William, The problem is for most, that they haven't really done anything
other than the paper work and training to comply with the Privacy Rule.
I've visited several hundred CE's and it's a universal problem.  Especially
at risk are those that have relied on the HIPAA In A Box products - which
promote gross over confidence, and do no real security preparedness, much
less credible assessments.  But now that I have been looking at GLBA for a
while, I suspect large segments are in deep trouble.  The irony of this all
is that with HIPAA we have great support peer groups, but weak enforcement.
With GLBA, no peer support at all, and heavy enforcement!  Another thing
that come into play with GLBA, is that it isn't the individual that gets the
fine - it's the Senior Management/Board Members, and a violation of GLBA
also triggers the new Corporate Integrity statute.  These will be fun times
ahead.

Regards,

Tim McGuinness, Ph.D.

Email: [EMAIL PROTECTED] <mailto:[EMAIL PROTECTED]>
Alt Email: [EMAIL PROTECTED] <mailto:[EMAIL PROTECTED]>
Direct Phone: 1-727-787-9801

Certified Consulting Specialist and Forensic Regulatory Examiner in
Regulatory Privacy, Security, and Application Compliance
[HIPAA/FDA/GCP/21cfr11/CMS-HCFA/ICH/ADA & Section
508/DITSCAP/NIACAP/ISO17799/BS7799/NIST 800 C&A/COPPA/GLBA/Homeland
Security]
Founding Board Member & Executive Co-Chairman, HIPAA Conformance
Certification Organization

===========================================================================

IMPORTANT LEGAL NOTICE: This communication, including any attachment,
contains information that may be confidential or privileged, and is intended
solely for the entity or individual to whom it is addressed. If you are not
the intended recipient, please notify the sender at once, and you should
delete this message and are hereby notified that any disclosure, copying, or
distribution of this message is strictly prohibited. Nothing in this email,
including any attachment, is intended to be a legally binding signature.

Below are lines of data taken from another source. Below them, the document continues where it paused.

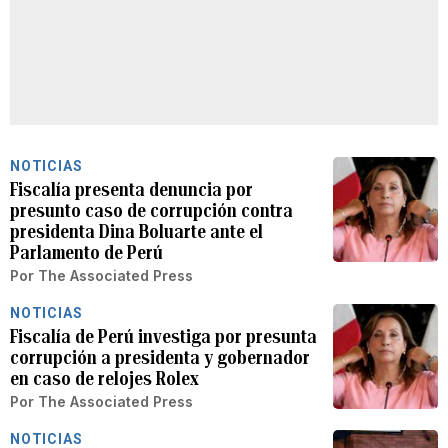
NOTICIAS
Fiscalía presenta denuncia por
presunto caso de corrupción contra
presidenta Dina Boluarte ante el
Parlamento de Perú
Por
The Associated Press
NOTICIAS
Fiscalía de Perú investiga por presunta
corrupción a presidenta y gobernador
en caso de relojes Rolex
Por
The Associated Press
NOTICIAS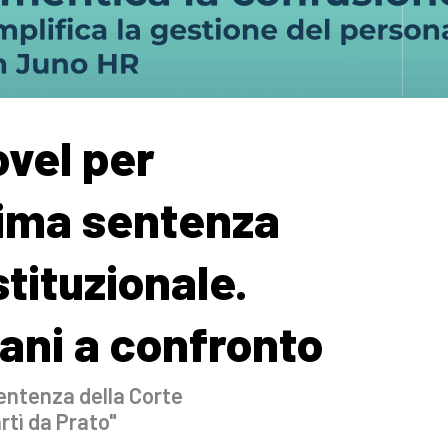
vel per
rima sentenza
tituzionale.
vani a confronto
entenza della Corte
artì da Prato"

HIPAA NOTICE: It is acknowledged that HIPAA, ASCA, and other regulations and
statutes are law, and that all interpretation of law should involve licensed
attorneys in good standing with their local Bar Association. The forgoing is
provided for educational or discussion purposes only. The author accepts no
responsibility for its accuracy, review, distribution, or use in any way.
You assume responsibility for understanding this material and its
applicability and/or use. The above may need to be interpreted by your
attorney as needed to conform with federal or state law - you're use of this
information must always be reviewed and approved by your own attorney prior
to use, application, or implementation.



-----Original Message-----
From: [EMAIL PROTECTED] [mailto:[EMAIL PROTECTED]
Sent: Monday, November 10, 2003 8:12 AM
To: WEDI SNIP Security Workgroup List
Cc: [EMAIL PROTECTED]
Subject: RE: FTC Security Rule


There are sufficient security requirements under the mini-security rule
for HIPAA which went into effect with the Privacy Rule last April that
should drive some action as well.  A minimum baseline position on
information security should already be in place for organizations that
believe that they are HIPAA Privacy Rule compliant, regardless of the
FDIC Guidelines impact.  I agree, the industry has a surprise in store
if anyone ever gets to the enforcement side of the equation well ahead
of April 2005.

William H. Dobson, CISSP, IAM
TrustWave Professional Services
201 Defense Highway, Ste 205
Annapolis, Maryland 21401

Cell:   410-279-7921
Off:     410-573-6910 X 2622
Fax:  410-571-8493

-----Original Message-----
From: [EMAIL PROTECTED] [mailto:[EMAIL PROTECTED]
Sent: Monday, November 10, 2003 4:34 AM
To: WEDI SNIP Security Workgroup List
Cc: [EMAIL PROTECTED]
Subject: FTC Security Rule

This is all well and good, but I think you all have a surprise in store.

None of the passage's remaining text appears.